Work request: The following data has a line with "Mask each instance" and a line with "Answer in <instances>...</instances>.". Write out exactly those lines and all the lines between them.

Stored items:

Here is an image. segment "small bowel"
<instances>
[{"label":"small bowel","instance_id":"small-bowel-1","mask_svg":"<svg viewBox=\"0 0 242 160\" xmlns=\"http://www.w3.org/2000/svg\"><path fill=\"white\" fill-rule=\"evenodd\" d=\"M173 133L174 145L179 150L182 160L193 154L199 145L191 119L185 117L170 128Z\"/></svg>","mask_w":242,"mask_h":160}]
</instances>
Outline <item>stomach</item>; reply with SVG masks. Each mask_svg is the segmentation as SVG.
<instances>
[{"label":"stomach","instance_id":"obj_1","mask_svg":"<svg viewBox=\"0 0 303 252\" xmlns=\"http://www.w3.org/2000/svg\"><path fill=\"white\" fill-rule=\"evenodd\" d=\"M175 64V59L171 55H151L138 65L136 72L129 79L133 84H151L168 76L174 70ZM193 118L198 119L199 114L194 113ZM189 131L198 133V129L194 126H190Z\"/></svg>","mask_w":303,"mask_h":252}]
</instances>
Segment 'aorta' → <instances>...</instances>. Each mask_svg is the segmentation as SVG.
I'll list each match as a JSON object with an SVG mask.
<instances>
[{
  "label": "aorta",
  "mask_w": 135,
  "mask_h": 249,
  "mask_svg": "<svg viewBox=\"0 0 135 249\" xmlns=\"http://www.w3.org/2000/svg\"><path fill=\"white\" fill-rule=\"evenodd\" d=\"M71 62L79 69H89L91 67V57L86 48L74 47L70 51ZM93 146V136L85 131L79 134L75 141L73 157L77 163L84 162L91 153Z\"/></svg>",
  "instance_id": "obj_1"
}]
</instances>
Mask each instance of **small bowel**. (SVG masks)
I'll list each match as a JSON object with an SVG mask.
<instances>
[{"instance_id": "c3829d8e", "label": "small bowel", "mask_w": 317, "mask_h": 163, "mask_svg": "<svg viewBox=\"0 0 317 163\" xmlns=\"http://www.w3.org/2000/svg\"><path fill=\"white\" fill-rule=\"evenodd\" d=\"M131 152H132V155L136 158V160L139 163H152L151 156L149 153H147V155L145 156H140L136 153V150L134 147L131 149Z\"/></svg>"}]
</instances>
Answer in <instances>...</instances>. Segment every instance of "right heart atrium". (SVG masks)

...

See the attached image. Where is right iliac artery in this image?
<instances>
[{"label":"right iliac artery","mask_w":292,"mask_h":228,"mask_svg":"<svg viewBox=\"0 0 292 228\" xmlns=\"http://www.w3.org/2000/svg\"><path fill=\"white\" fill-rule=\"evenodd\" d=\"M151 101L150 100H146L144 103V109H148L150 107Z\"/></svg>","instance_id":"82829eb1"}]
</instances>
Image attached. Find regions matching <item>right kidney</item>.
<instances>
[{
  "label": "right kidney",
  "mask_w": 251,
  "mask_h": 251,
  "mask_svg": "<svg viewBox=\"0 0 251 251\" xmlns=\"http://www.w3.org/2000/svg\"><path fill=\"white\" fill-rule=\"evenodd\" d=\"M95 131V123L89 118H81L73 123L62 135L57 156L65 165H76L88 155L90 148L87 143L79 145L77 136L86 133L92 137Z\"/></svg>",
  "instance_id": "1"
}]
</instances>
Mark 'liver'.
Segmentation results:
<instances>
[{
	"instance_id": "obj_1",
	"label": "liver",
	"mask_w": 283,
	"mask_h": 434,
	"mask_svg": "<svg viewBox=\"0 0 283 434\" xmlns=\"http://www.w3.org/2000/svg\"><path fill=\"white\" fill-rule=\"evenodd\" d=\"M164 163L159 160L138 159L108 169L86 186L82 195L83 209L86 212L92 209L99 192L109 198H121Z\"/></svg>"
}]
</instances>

Response to the exercise:
Mask each instance of **small bowel**. (SVG masks)
I'll list each match as a JSON object with an SVG mask.
<instances>
[{"instance_id": "c3829d8e", "label": "small bowel", "mask_w": 317, "mask_h": 163, "mask_svg": "<svg viewBox=\"0 0 317 163\" xmlns=\"http://www.w3.org/2000/svg\"><path fill=\"white\" fill-rule=\"evenodd\" d=\"M131 152H132V155L136 158V160L139 163H152L151 156L149 153H147V155L145 156H140L136 153V150L134 147L131 149Z\"/></svg>"}]
</instances>
Answer in <instances>...</instances>. Segment every instance of "right heart atrium". (SVG masks)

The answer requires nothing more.